There are many limitations to this study. First, this study combined structural data obtained from two different functional imaging studies to increase sample size, and relatively few clinical measures overlapped across the studies or differed in the pwAN and wrAN cohorts, preventing examination of whether structural changes could be directly related to clinical assessments. The clinical course of AN in adult patients is complex, and some factors that may be related to nutrition and the brain structure including duration at low body weight were not available. The study is moderately-sized, larger than most structural studies in the literature for AN, but not as large as many studies of other psychiatric illnesses. The limited sample size prevents consideration of the impact of antidepressant use or comorbid diagnoses on the results. Neither cohort included severely underweight individuals, so questions about the brain structure present in more severely malnourished individuals cannot be answered. This is a cross-sectional study of only adult women, so results should not be generalized to younger ages that are also common in AN, and its cross-sectional nature prevents assigning function and symptoms changes to the brain differences.

Conclusions

These structural brain imaging data from outpatients recovering and recovered from AN provide new information about brain structure during the later stages of weight restoration and weight maintenance.

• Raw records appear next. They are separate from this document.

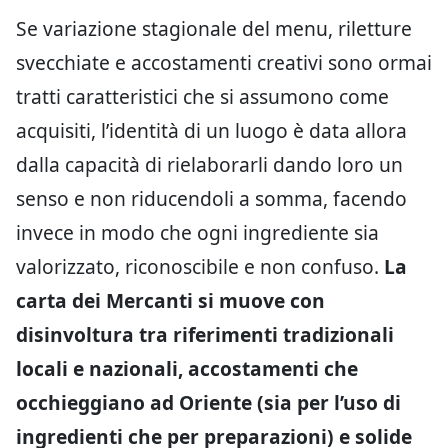
Se variazione stagionale del menu, riletture
svecchiate e accostamenti creativi sono ormai
tratti caratteristici che si assumono come
acquisiti, l’identità di un luogo è data allora
dalla capacità di rielaborarli dando loro un
senso e non riducendoli a somma, facendo
invece in modo che ogni ingrediente sia
valorizzato, riconoscibile e non confuso.
La
carta dei Mercanti si muove con
disinvoltura tra riferimenti tradizionali
locali e nazionali, accostamenti che
occhieggiano ad Oriente (sia per l’uso di
ingredienti che per preparazioni) e solide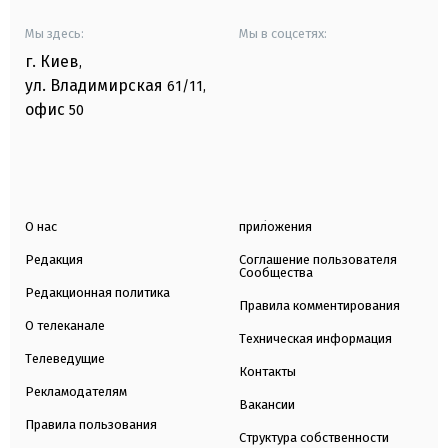
Мы здесь:
Мы в соцсетях:
г. Киев
,
ул. Владимирская
61/11,
офис
50
О нас
приложения
Редакция
Соглашение пользователя
Сообщества
Редакционная политика
Правила комментирования
О телеканале
Техническая информация
Телеведущие
Контакты
Рекламодателям
Вакансии
Правила пользования
Структура собственности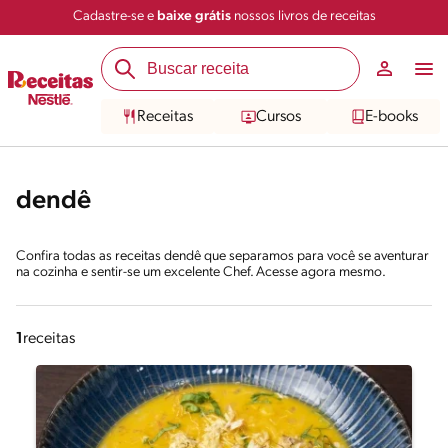
Cadastre-se e
baixe grátis
nossos livros de receitas
Receitas
Cursos
E-books
dendê
Confira todas as receitas dendê que separamos para você se aventurar
na cozinha e sentir-se um excelente Chef. Acesse agora mesmo.
1
receitas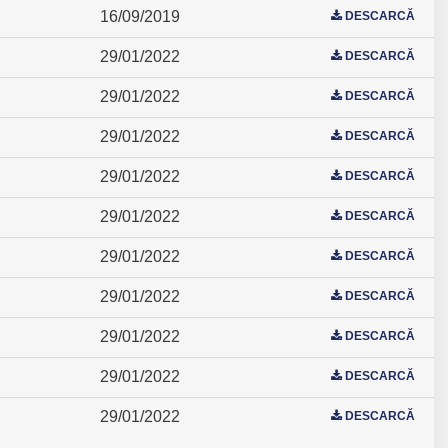
16/09/2019
DESCARCĂ
29/01/2022
DESCARCĂ
29/01/2022
DESCARCĂ
29/01/2022
DESCARCĂ
29/01/2022
DESCARCĂ
29/01/2022
DESCARCĂ
29/01/2022
DESCARCĂ
29/01/2022
DESCARCĂ
29/01/2022
DESCARCĂ
29/01/2022
DESCARCĂ
29/01/2022
DESCARCĂ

Most importantly, nearly all of the structural changes were resolved in the wrAN cohort, supporting the importance of keeping a focus in treatment of AN on both achieving and maintaining a BMI greater than 19.5, approximately the third percentile for adult women in the United States. Even after excluding the lowest weight individuals (BMI < 17, 19% of the pwAN cohort), many structural differences remained, suggesting the neurobiological impact of AN resolves slowly. Areas showing cortical thinning in the pwAN cohort share similarities with structural changes previously reported in suicide attempts, anxiety disorders, and autistic spectrum disorder; more research evaluating these types of symptoms over time in patients with AN in concert with structural and functional neural data is needed. A broader set of neural, clinical and psychological symptom data may be helpful to establish how neurophysiological changes are related to clinical problems experienced by individuals recovering from AN.